Transcribed page contents
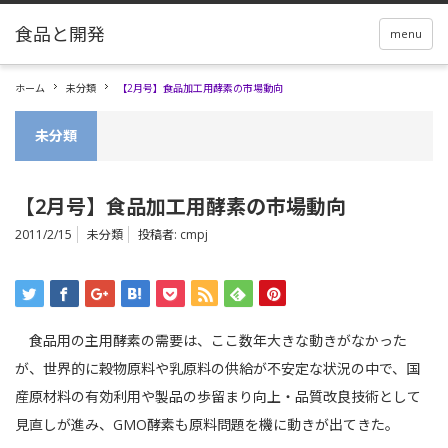
menu
ホーム
未分類
【2月号】食品加工用酵素の市場動向
未分類
【2月号】食品加工用酵素の市場動向
2011/2/15
未分類
投稿者:
cmpj
食品用の主用酵素の需要は、ここ数年大きな動きがなかった
が、世界的に穀物原料や乳原料の供給が不安定な状況の中で、国
産原材料の有効利用や製品の歩留まり向上・品質改良技術として
見直しが進み、GMO酵素も原料問題を機に動きが出てきた。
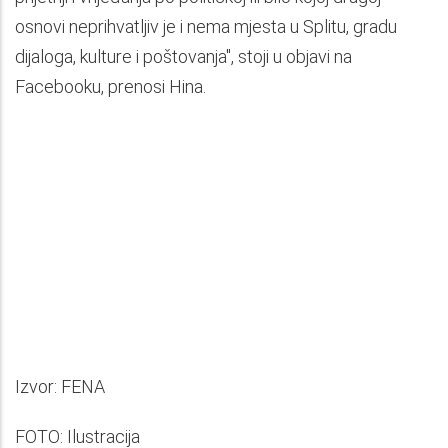
osnovi neprihvatljiv je i nema mjesta u Splitu, gradu
dijaloga, kulture i poštovanja", stoji u objavi na
Facebooku, prenosi Hina.
Izvor: FENA
FOTO: Ilustracija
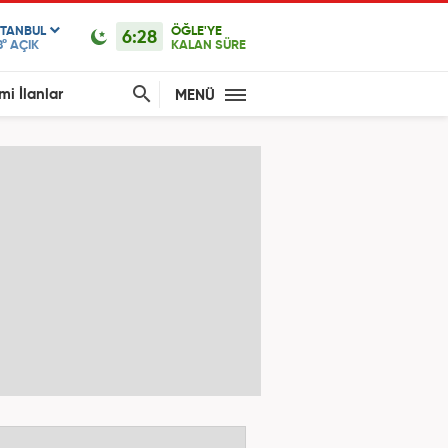
STANBUL
ÖĞLE'YE
6:28
8°
AÇIK
KALAN SÜRE
mi İlanlar
MENÜ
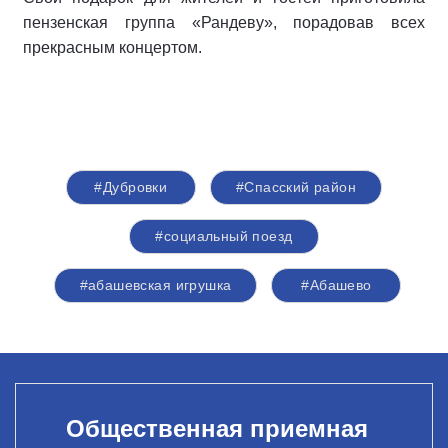
пензенская группа «Рандеву», порадовав всех
прекрасным концертом.
#Дубровки
#Спасский район
#социальный поезд
#абашевская игрушка
#Абашево
Общественная приемная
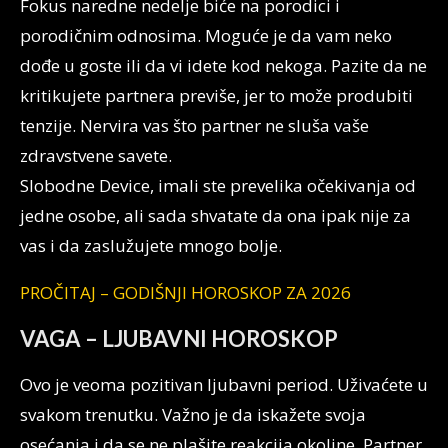
Fokus naredne nedelje biće na porodici i
porodičnim odnosima. Moguće je da vam neko
dođe u goste ili da vi idete kod nekoga. Pazite da ne
kritikujete partnera previše, jer to može produbiti
tenzije. Nervira vas što partner ne sluša vaše
zdravstvene savete.
Slobodne Device, imali ste prevelika očekivanja od
jedne osobe, ali sada shvatate da ona ipak nije za
vas i da zaslužujete mnogo bolje.
PROČITAJ – GODIŠNJI HOROSKOP ZA 2026
VAGA – LJUBAVNI HOROSKOP
Ovo je veoma pozitivan ljubavni period. Uživaćete u
svakom trenutku. Važno je da iskažete svoja
osećanja i da se ne plašite reakcija okoline. Partner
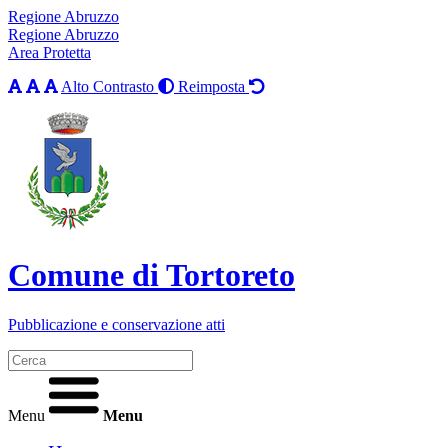
Regione Abruzzo
Regione Abruzzo
Area Protetta
Alto Contrasto
Reimposta
Comune di Tortoreto
Pubblicazione e conservazione atti
Menu
Menu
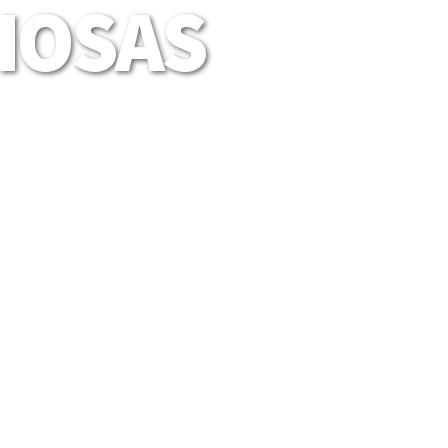
LIOSAS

§ **WORK INSTRUCTION**: Output the records above exactly, omitting the pictures.

§ **OUTPUT OF THE EXERCISE**:
menu
ホーム
未分類
【2月号】食品加工用酵素の市場動向
未分類
【2月号】食品加工用酵素の市場動向
2011/2/15
未分類
投稿者:
cmpj
食品用の主用酵素の需要は、ここ数年大きな動きがなかった
が、世界的に穀物原料や乳原料の供給が不安定な状況の中で、国
産原材料の有効利用や製品の歩留まり向上・品質改良技術として
見直しが進み、GMO酵素も原料問題を機に動きが出てきた。
osnovi neprihvatljiv je i nema mjesta u Splitu, gradu
dijaloga, kulture i poštovanja", stoji u objavi na
Facebooku, prenosi Hina.
Izvor: FENA
FOTO: Ilustracija
STANBUL
ÖĞLE'YE
6:28
8°
AÇIK
KALAN SÜRE
mi İlanlar
MENÜ
пензенская группа «Рандеву», порадовав всех
прекрасным концертом.
#Дубровки
#Спасский район
#социальный поезд
#абашевская игрушка
#Абашево
Общественная приемная
Fokus naredne nedelje biće na porodici i
porodičnim odnosima. Moguće je da vam neko
dođe u goste ili da vi idete kod nekoga. Pazite da ne
kritikujete partnera previše, jer to može produbiti
tenzije. Nervira vas što partner ne sluša vaše
zdravstvene savete.
Slobodne Device, imali ste prevelika očekivanja od
jedne osobe, ali sada shvatate da ona ipak nije za
vas i da zaslužujete mnogo bolje.
PROČITAJ – GODIŠNJI HOROSKOP ZA 2026
VAGA – LJUBAVNI HOROSKOP
Ovo je veoma pozitivan ljubavni period. Uživaćete u
svakom trenutku. Važno je da iskažete svoja
osećanja i da se ne plašite reakcija okoline. Partner
Regione Abruzzo
Regione Abruzzo
Area Protetta
Alto Contrasto
Reimposta
Comune di Tortoreto
Pubblicazione e conservazione atti
Menu
Menu
LIOSAS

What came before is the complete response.